It is too late for the politburo to gloat, but Ronald Reagan, slayer of the "evil empire," tried to join the Communist party as a young man and was rejected for being too dim.
The revelation is made in the authorized biography done by friends who knew the former president when he was an actor.
One of them, Howard Fast, the writer, said Saturday that Reagan "was passionate" about enlisting with the American Communist party in 1938.
"They thought he was a feather brain and turned him down," Fast told The Sunday Times.
Reagan always portrayed himself as a former left-leaning Democrat who moved to the political right after seeing the communists in action in Hollywood. It now emerges that some of his closest friends were communists. "He felt if it was right for them, it was right for him," said Fast.
In 1938, the 27-year-old actor announced he wanted to sign up. The party conducted an investigation, said Fast, and "word came back he was a flake ... who couldn't be trusted with a political opinion for more than 20 minutes."
Fast said the party sent Reagan a delegation who "convinced him he could do more for the various causes that the party represented in Hollywood as an outsider, as a friend of the party, than as a member.
"It took hours to talk him out of it."
The former president's flirtation with Marxism was an unlikely prelude to a political career that was largely spent battling the threat of Soviet communism.
At the time, the United States was still in the grip of economic depression and many Hollywood actors were starved of work. According to Edmund Morris, the biographer, Reagan applied to become a member of the Californian branch of the American CP but was rejected by leading figures in the party.

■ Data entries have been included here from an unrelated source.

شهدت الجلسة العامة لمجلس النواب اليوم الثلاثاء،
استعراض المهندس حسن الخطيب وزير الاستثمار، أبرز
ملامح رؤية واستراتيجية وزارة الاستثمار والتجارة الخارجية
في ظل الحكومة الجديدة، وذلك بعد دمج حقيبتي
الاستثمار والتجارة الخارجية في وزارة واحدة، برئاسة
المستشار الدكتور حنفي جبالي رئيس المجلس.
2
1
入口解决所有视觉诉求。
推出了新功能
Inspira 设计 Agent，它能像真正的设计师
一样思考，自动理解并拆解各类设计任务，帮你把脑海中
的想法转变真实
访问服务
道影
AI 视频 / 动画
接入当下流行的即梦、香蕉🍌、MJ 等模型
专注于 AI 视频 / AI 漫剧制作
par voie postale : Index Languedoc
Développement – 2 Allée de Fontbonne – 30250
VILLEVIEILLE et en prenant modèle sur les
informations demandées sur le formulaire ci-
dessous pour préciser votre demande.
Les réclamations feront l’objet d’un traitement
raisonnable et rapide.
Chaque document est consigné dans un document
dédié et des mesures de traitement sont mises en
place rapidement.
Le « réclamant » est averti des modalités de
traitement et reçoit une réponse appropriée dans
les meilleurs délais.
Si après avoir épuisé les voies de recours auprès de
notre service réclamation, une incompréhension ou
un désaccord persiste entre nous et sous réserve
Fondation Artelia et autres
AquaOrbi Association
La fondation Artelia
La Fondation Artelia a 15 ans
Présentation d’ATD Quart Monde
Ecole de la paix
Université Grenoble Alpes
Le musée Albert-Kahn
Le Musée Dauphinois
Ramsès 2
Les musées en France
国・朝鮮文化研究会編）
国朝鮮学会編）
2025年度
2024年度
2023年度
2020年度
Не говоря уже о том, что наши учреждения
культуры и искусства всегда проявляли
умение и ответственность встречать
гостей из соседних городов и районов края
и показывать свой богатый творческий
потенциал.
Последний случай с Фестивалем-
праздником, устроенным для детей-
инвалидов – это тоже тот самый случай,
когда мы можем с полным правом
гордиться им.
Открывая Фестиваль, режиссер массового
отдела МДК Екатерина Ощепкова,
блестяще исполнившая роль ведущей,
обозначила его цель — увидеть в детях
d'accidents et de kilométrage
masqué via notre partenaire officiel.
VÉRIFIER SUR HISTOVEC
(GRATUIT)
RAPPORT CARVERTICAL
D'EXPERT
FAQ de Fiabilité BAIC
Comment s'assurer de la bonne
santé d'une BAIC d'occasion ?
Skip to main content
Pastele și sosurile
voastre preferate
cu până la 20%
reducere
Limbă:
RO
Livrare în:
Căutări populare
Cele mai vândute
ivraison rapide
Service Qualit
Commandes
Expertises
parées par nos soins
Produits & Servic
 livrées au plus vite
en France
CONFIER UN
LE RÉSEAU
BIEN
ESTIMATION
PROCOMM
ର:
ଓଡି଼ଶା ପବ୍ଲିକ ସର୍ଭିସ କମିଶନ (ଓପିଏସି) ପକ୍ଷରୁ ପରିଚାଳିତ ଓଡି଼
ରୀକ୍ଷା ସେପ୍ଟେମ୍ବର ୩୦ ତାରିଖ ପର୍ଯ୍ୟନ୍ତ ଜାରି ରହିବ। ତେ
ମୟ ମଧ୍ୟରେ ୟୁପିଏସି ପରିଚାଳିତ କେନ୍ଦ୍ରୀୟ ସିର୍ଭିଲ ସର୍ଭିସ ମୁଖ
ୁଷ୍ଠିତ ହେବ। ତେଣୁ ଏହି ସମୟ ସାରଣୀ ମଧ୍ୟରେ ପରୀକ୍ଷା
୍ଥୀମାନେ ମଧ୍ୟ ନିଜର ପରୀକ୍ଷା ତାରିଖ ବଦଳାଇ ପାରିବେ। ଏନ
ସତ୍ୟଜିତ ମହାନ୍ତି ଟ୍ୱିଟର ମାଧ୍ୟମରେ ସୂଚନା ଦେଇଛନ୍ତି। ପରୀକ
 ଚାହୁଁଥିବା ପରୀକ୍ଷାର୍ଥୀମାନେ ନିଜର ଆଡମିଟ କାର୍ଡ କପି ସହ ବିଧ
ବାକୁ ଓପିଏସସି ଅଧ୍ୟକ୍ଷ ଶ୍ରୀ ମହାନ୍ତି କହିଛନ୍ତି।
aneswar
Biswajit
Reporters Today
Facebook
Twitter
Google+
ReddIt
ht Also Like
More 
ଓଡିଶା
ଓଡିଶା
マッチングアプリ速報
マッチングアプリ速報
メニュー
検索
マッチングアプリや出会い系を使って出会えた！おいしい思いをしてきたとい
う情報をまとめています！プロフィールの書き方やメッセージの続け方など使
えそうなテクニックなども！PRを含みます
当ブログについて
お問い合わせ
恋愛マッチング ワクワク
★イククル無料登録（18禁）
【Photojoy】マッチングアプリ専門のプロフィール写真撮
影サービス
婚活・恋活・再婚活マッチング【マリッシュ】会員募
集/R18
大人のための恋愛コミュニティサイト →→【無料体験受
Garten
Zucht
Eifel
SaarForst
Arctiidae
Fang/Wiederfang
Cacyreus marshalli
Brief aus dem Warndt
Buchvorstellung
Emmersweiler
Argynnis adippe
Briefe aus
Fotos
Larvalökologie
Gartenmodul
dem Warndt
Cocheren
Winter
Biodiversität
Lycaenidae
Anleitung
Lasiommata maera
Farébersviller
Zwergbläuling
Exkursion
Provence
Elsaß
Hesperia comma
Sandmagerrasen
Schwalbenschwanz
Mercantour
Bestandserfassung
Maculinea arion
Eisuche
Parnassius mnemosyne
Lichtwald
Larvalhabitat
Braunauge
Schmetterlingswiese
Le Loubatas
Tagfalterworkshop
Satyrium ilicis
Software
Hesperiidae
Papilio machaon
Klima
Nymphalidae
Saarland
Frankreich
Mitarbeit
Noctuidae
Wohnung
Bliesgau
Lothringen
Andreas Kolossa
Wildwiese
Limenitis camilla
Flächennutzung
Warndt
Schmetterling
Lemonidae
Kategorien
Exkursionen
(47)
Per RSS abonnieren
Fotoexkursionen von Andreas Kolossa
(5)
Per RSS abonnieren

As the anti-communist witch-hunt intensified, he was president of the Hollywood Screen Actors' Guild and supplied the FBI with at least six names of communist sympathizers.
Among its other revelations, the biography discloses that Reagan had little respect for George Bush, his vice-president for eight years, and viewed him as a "downstairs person" who lacked political courage.
The revelation of his disdain for Bush, the loyal deputy who became his successor, throws new light on the tensions within the White House as the vice-president struggled to get his own presidential campaign off the ground.
According to Morris, who devoted 14 years' work to the book, Reagan formed a dim view of Bush while they were both candidates for the Republicans' presidential nomination in 1980 -- a contest that Reagan won.
After agreeing to a one-to-one debate with Bush in New Hampshire, the scene of the crucial first primary election, Reagan invited other candidates to join in. Instead of objecting, Bush allowed his rival to change the rules and dominate the event.
"Reagan was a man who admired strength," said Morris. "I think he perceived Bush, when Bush wimped out, as a man who gave into pressure. I sensed very strongly that Reagan thought Bush was not all man."
Dutch: A Memoir of Ronald Reagan, the 864-page book to be published by Random House, was commissioned in the 1980s when Reagan was president. Morris was given unprecedented access to White House meetings and had monthly conversations with his subject.